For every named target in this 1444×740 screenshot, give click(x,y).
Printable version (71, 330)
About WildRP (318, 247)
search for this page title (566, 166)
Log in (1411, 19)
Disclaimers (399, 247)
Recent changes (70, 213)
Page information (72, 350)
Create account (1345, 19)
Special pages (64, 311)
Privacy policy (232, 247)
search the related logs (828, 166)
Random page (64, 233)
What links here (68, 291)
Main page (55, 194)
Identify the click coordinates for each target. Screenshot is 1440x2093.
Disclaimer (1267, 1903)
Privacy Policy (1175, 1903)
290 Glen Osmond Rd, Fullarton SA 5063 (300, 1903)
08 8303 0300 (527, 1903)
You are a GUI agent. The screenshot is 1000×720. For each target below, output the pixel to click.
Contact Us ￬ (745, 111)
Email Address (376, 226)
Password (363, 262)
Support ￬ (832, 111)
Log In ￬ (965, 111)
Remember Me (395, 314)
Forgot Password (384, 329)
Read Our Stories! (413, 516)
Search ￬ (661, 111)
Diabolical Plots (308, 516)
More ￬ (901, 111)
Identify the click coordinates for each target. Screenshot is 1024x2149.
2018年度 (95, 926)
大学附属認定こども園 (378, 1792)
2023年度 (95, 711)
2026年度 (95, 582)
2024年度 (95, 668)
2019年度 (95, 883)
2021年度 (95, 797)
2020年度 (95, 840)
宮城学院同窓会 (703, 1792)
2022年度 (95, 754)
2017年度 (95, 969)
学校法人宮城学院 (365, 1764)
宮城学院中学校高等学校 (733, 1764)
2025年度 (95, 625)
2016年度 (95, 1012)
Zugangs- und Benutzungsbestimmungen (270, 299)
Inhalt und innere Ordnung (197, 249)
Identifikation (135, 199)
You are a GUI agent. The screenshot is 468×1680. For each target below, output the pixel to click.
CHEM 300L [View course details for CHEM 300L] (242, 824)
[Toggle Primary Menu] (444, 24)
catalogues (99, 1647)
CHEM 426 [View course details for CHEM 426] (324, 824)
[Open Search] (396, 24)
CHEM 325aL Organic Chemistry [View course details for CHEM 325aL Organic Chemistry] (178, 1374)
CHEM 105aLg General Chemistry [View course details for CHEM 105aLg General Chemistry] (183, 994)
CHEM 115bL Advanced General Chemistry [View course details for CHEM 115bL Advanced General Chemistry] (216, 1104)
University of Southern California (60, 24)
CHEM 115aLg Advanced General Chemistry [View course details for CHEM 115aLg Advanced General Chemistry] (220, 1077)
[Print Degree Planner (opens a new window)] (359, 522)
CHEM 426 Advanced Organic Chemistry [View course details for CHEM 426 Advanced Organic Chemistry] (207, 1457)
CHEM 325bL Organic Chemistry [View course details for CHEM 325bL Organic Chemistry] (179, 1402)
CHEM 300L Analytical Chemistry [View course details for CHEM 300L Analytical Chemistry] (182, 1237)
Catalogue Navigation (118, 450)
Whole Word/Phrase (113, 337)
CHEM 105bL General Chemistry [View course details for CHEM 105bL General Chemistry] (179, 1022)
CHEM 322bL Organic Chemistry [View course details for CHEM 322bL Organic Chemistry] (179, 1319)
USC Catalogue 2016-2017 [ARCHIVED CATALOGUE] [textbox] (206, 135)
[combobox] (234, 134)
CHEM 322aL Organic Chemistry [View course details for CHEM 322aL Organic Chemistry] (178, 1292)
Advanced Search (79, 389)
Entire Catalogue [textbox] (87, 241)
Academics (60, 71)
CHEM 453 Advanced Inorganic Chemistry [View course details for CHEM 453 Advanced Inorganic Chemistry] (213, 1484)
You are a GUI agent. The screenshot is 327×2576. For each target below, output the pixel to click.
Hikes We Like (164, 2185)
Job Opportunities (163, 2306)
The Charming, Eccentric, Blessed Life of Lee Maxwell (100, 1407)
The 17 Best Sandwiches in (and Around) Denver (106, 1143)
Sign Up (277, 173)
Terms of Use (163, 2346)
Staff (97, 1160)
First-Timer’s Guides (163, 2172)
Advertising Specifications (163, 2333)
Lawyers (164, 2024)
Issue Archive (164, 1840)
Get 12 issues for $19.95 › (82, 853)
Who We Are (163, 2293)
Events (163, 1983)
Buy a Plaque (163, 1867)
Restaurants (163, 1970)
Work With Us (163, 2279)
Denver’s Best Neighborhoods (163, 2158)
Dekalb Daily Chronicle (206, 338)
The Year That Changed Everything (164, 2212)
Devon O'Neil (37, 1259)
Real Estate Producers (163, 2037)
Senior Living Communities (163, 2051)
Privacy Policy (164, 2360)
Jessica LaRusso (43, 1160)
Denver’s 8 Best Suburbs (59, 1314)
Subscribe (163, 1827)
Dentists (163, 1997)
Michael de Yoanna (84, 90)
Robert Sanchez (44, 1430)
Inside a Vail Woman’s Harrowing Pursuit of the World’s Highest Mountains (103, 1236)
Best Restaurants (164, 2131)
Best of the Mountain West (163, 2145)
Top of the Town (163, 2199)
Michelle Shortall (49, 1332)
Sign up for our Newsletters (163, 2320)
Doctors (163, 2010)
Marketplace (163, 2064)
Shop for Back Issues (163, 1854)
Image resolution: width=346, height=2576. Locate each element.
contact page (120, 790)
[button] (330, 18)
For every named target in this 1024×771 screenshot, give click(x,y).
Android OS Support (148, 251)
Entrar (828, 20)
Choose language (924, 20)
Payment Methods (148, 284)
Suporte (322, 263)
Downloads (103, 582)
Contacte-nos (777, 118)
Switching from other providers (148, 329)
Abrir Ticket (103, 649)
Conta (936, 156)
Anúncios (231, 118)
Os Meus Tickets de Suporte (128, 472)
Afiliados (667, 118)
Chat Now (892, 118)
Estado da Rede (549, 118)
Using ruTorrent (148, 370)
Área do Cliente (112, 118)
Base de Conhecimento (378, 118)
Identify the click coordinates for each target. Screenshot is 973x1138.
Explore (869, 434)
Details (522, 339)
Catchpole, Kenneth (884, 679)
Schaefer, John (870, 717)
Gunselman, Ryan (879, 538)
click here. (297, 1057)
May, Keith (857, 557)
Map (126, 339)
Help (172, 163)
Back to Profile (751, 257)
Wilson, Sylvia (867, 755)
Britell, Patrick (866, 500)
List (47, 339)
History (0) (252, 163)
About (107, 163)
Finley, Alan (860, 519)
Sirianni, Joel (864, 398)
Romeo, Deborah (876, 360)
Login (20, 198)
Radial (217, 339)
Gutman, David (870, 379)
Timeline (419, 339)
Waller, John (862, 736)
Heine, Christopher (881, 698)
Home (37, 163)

» **Task to carry out**:
A single integer is the expected output: the number of lines in the data that include the word "pixel".

» **Output**:
3